### What to produce
Every line holding the word "Designed" should be copied from the material.

:: The data

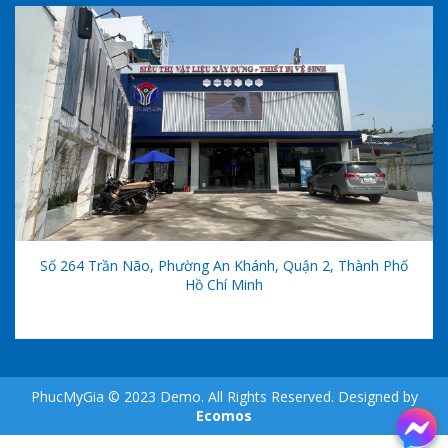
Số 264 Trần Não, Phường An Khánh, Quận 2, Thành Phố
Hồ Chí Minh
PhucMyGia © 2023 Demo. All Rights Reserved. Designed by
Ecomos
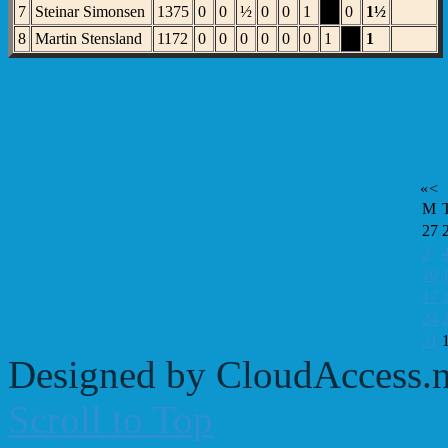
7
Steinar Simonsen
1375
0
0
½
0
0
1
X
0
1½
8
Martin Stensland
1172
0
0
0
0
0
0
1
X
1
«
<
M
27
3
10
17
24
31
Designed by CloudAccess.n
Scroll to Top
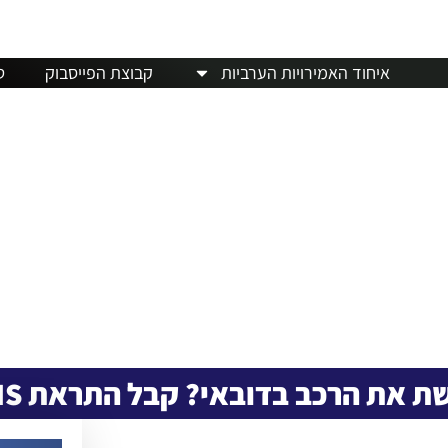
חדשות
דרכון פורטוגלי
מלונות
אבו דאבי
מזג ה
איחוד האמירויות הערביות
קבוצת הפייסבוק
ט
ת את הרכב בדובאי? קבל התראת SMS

::::
:: The data

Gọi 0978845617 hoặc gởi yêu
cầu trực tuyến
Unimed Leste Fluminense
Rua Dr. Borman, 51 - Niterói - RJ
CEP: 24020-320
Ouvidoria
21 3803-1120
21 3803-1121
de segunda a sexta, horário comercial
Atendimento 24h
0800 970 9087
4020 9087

::::

### The answer
PhucMyGia © 2023 Demo. All Rights Reserved. Designed by
Designed by CloudAccess.n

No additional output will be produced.